-- TASK DETAILS --
Where an entry holds an image, skip the image but reproduce the rest word for word.

Data records:
..........
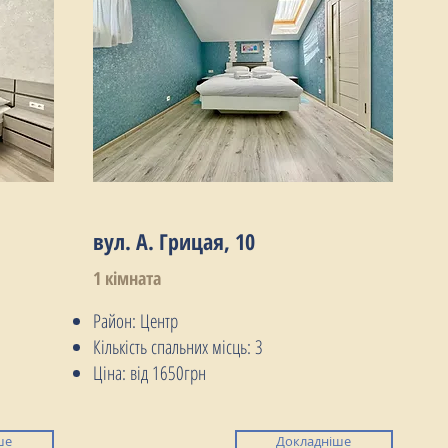
вул. А. Грицая, 10
1 кімната
Район: Центр
Кількість спальних місць: 3
Ціна: від 1650грн
ше
Докладніше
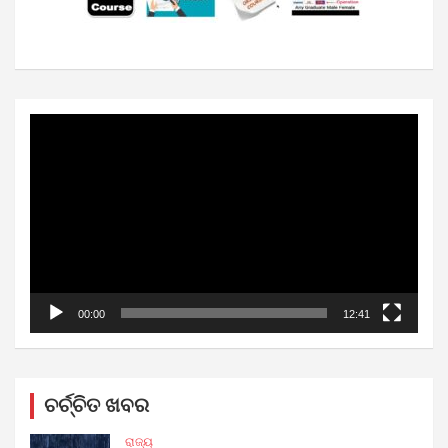
Video
Player
00:00
12:41
ଚର୍ଚ୍ଚିତ ଖବର
ରାଜ୍ୟ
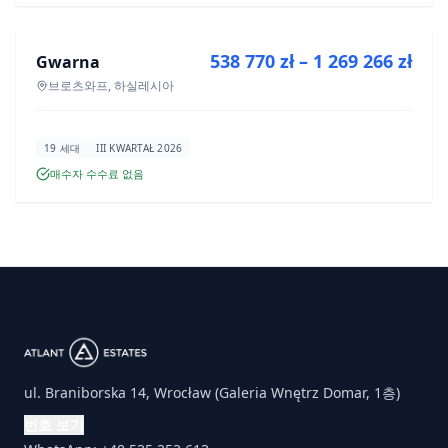
538 770 zł – 1 269 266 zł
Gwarna
신규 분양
브로츠와프, 하실레시아
19 세대
III KWARTAŁ 2026
매수자 수수료 없음
ul. Braniborska 14, Wrocław (Galeria Wnętrz Domar, 1층)
번호 보기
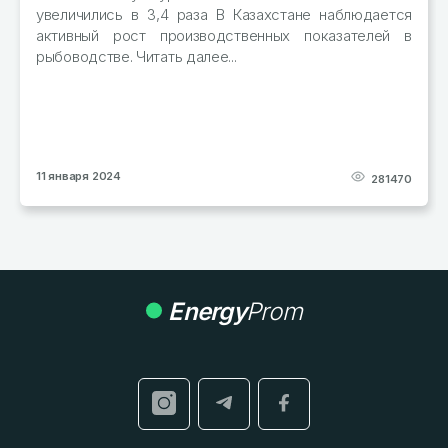
тонн муки из зерновых Читать далее...
блюдается
зателей в
29 декабря 2023
281470
Energy
Prom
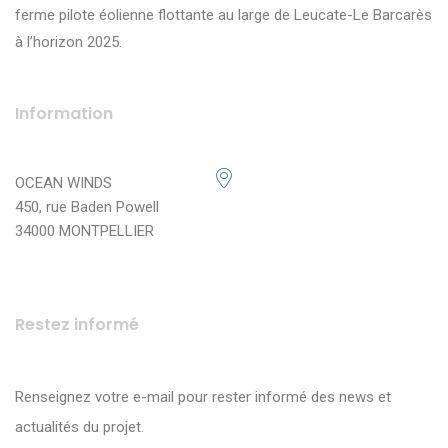
ferme pilote éolienne flottante au large de Leucate-Le Barcarès
à l’horizon 2025.
Information
OCEAN WINDS
450, rue Baden Powell
34000 MONTPELLIER
Restez informé
Renseignez votre e-mail pour rester informé des news et
actualités du projet.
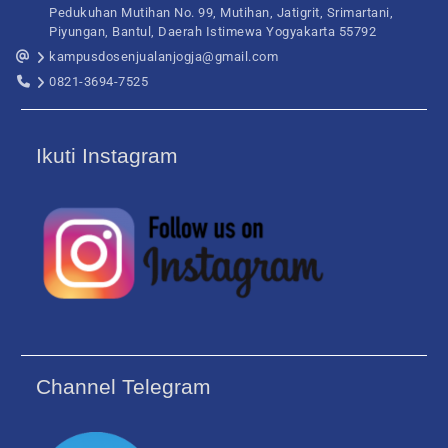
Pedukuhan Mutihan No. 99, Mutihan, Jatigrit, Srimartani,
Piyungan, Bantul, Daerah Istimewa Yogyakarta 55792
kampusdosenjualanjogja@gmail.com
0821-3694-7525
Ikuti Instagram
Channel Telegram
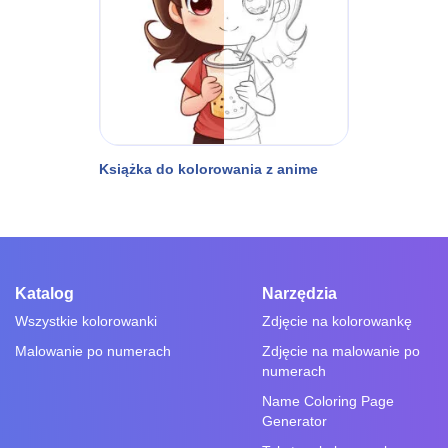
Książka do kolorowania z anime
Katalog
Narzędzia
Wszystkie kolorowanki
Zdjęcie na kolorowankę
Malowanie po numerach
Zdjęcie na malowanie po
numerach
Name Coloring Page
Generator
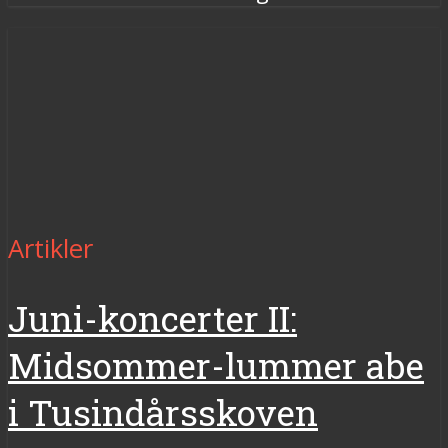
Artikler
Juni-koncerter II:
Midsommer-lummer abe
i Tusindårsskoven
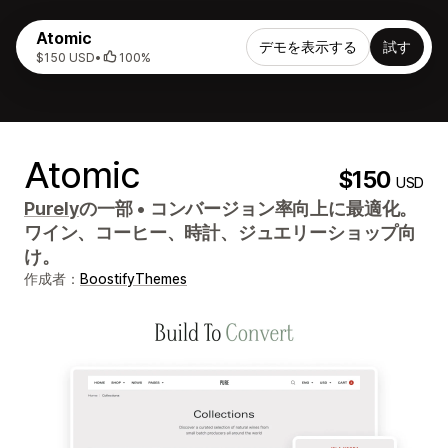
Atomic
デモを表示する
試す
$150 USD
•
100%
Atomic
$150
USD
Purely
の一部
•
コンバージョン率向上に最適化。
ワイン、コーヒー、時計、ジュエリーショップ向
け。
作成者：
BoostifyThemes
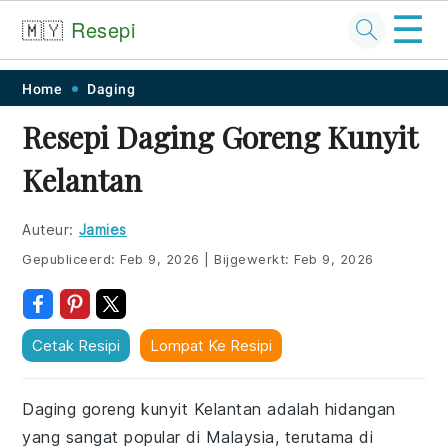
☰
🇲🇾
Resepi
Skip
Skip
Skip
Skip
Home
Daging
to
to
to
to
Resepi Daging Goreng Kunyit
primary
main
primary
footer
Kelantan
navigation
content
sidebar
Auteur:
Jamies
Gepubliceerd:
Feb 9, 2026
|
Bijgewerkt:
Feb 9, 2026
Cetak Resipi
Lompat Ke Resipi
Daging goreng kunyit Kelantan adalah hidangan
yang sangat popular di Malaysia, terutama di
..........
-- FINISHED EXERCISE --
вул. А. Грицая, 10
1 кімната
Район: Центр
Кількість спальних місць: 3
Ціна: від 1650грн
ше
Докладніше
Video
Player
00:00
12:41
ଚର୍ଚ୍ଚିତ ଖବର
ରାଜ୍ୟ
538 770 zł – 1 269 266 zł
Gwarna
신규 분양
브로츠와프, 하실레시아
19 세대
III KWARTAŁ 2026
매수자 수수료 없음
ul. Braniborska 14, Wrocław (Galeria Wnętrz Domar, 1층)
번호 보기
тонн муки из зерновых Читать далее...
блюдается
зателей в
29 декабря 2023
281470
Energy
Prom
ferme pilote éolienne flottante au large de Leucate-Le Barcarès
à l’horizon 2025.
Information
OCEAN WINDS
450, rue Baden Powell
34000 MONTPELLIER
Restez informé
Renseignez votre e-mail pour rester informé des news et
actualités du projet.
Pedukuhan Mutihan No. 99, Mutihan, Jatigrit, Srimartani,
Piyungan, Bantul, Daerah Istimewa Yogyakarta 55792
kampusdosenjualanjogja@gmail.com
0821-3694-7525
Ikuti Instagram
Channel Telegram
Książka do kolorowania z anime
Katalog
Narzędzia
Wszystkie kolorowanki
Zdjęcie na kolorowankę
Malowanie po numerach
Zdjęcie na malowanie po
numerach
Name Coloring Page
Generator
Artikler
Juni-koncerter II:
Midsommer-lummer abe
i Tusindårsskoven
Atomic
デモを表示する
試す
$150 USD
•
100%
Atomic
$150
USD
Purely
の一部
•
コンバージョン率向上に最適化。
ワイン、コーヒー、時計、ジュエリーショップ向
け。
作成者：
BoostifyThemes
☰
🇲🇾
Resepi
Skip
Skip
Skip
Skip
Home
Daging
to
to
to
to
Resepi Daging Goreng Kunyit
primary
main
primary
footer
Kelantan
navigation
content
sidebar
Auteur:
Jamies
Gepubliceerd:
Feb 9, 2026
|
Bijgewerkt:
Feb 9, 2026
Cetak Resipi
Lompat Ke Resipi
Daging goreng kunyit Kelantan adalah hidangan
yang sangat popular di Malaysia, terutama di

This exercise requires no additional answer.